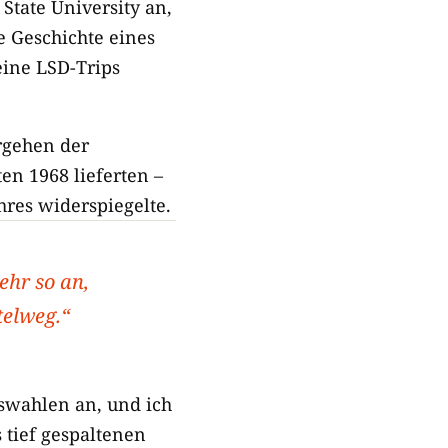
State University an,
e Geschichte eines
eine LSD-Trips
rgehen der
en 1968 lieferten –
res widerspiegelte.
ehr so an,
telweg.“
tswahlen an, und ich
 tief gespaltenen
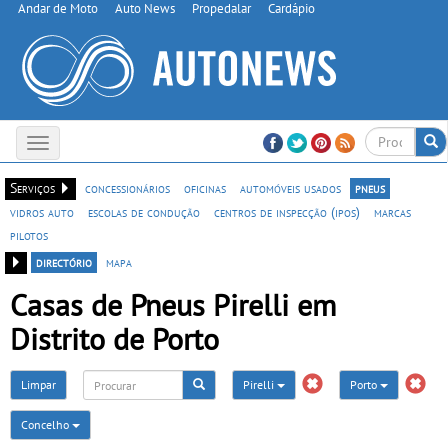
Andar de Moto
Auto News
Propedalar
Cardápio
Toggle
navigation
Serviços
concessionários
oficinas
automóveis usados
pneus
vidros auto
escolas de condução
centros de inspecção (ipos)
marcas
pilotos
directório
mapa
Casas de Pneus Pirelli em
Distrito de Porto
Limpar
Pirelli
Porto
Concelho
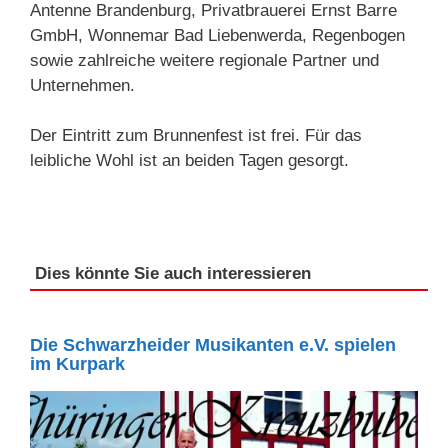
Antenne Brandenburg, Privatbrauerei Ernst Barre
GmbH, Wonnemar Bad Liebenwerda, Regenbogen
sowie zahlreiche weitere regionale Partner und
Unternehmen.
Der Eintritt zum Brunnenfest ist frei. Für das
leibliche Wohl ist an beiden Tagen gesorgt.
Dies könnte Sie auch interessieren
Die Schwarzheider Musikanten e.V. spielen
im Kurpark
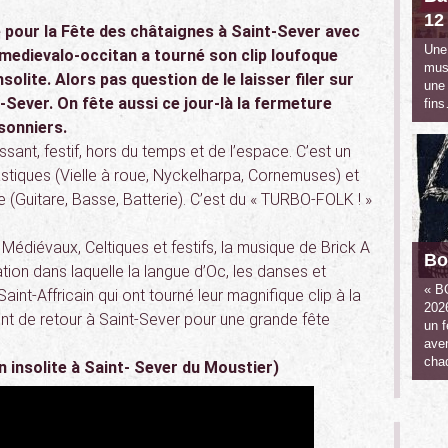
12 
pour la Fête des châtaignes à Saint-Sever avec
Une 
edievalo-occitan a tourné son clip loufoque
musi
solite. Alors pas question de le laisser filer sur
une
-Sever. On fête aussi ce jour-là la fermeture
fin
sonniers.
ssant, festif, hors du temps et de l’espace. C’est un
stiques (Vielle à roue, Nyckelharpa, Cornemuses) et
(Guitare, Basse, Batterie). C’est du « TURBO-FOLK ! »
Médiévaux, Celtiques et festifs, la musique de Brick A
Bo
tion dans laquelle la langue d’Oc, les danses et
« B
int-Affricain qui ont tourné leur magnifique clip à la
202
sont de retour à Saint-Sever pour une grande fête
un 
aven
cha
n insolite à Saint- Sever du Moustier)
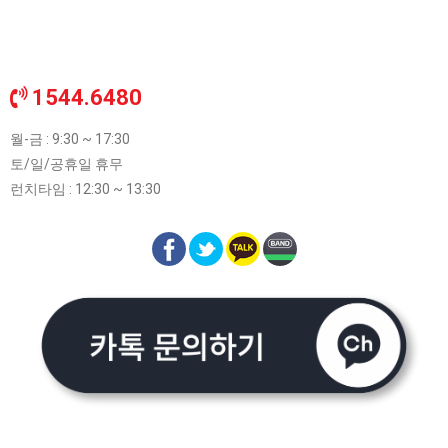
1544.6480
월-금 : 9:30 ~ 17:30
토/일/공휴일 휴무
런치타임 : 12:30 ~ 13:30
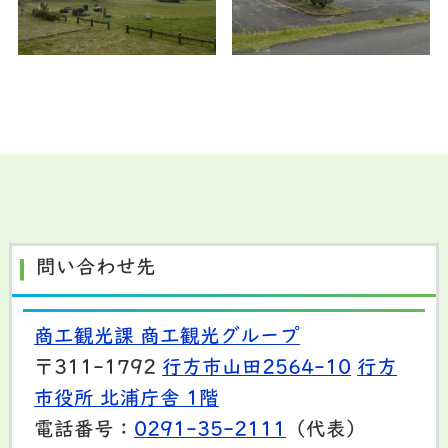
問い合わせ先
商工観光課 商工観光グループ
〒311-1792
行方市山田2564-10
行方
市役所 北浦庁舎 1階
電話番号：
0291-35-2111
（代表）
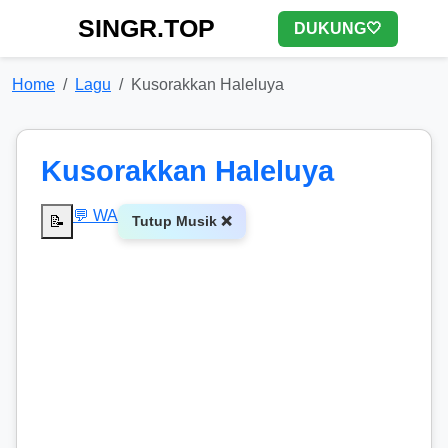
SINGR.TOP
DUKUNG🤍
Home
Lagu
Kusorakkan Haleluya
Kusorakkan Haleluya
💬 WA
📝
Tutup Musik ❌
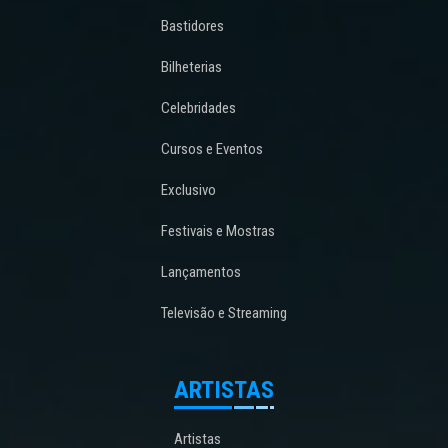
Bastidores
Bilheterias
Celebridades
Cursos e Eventos
Exclusivo
Festivais e Mostras
Lançamentos
Televisão e Streaming
ARTISTAS
Artistas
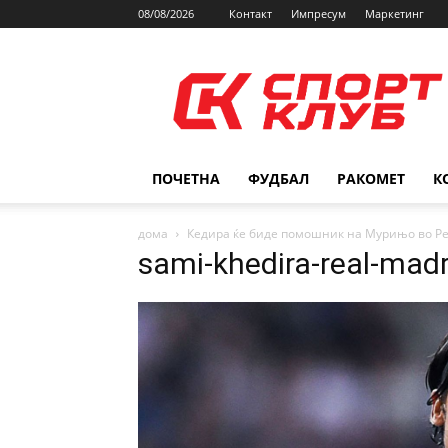
08/08/2026
Контакт
Импресум
Маркетинг
SPORTCLUB.mk
ПОЧЕТНА
ФУДБАЛ
РАКОМЕТ
К
дома
Кедира ќе биде помошник на Мурињо во Р
sami-khedira-real-mad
#####
* **HOW TO COMPLETE THIS TASK**: Reproduce exactly, and only, the lines from the opening line of the listing above through the line holding "leibliche Wohl ist an beiden Tagen gesorgt.", minus the pictures.

* **PROBLEM SOLUTION**:
State University an,
e Geschichte eines
eine LSD-Trips
rgehen der
en 1968 lieferten –
res widerspiegelte.
ehr so an,
telweg.“
tswahlen an, und ich
 tief gespaltenen
Andar de Moto
Auto News
Propedalar
Cardápio
Toggle
navigation
Serviços
concessionários
oficinas
automóveis usados
pneus
vidros auto
escolas de condução
centros de inspecção (ipos)
marcas
pilotos
directório
mapa
Casas de Pneus Pirelli em
Distrito de Porto
Limpar
Pirelli
Porto
Concelho
Antenne Brandenburg, Privatbrauerei Ernst Barre
GmbH, Wonnemar Bad Liebenwerda, Regenbogen
sowie zahlreiche weitere regionale Partner und
Unternehmen.
Der Eintritt zum Brunnenfest ist frei. Für das
leibliche Wohl ist an beiden Tagen gesorgt.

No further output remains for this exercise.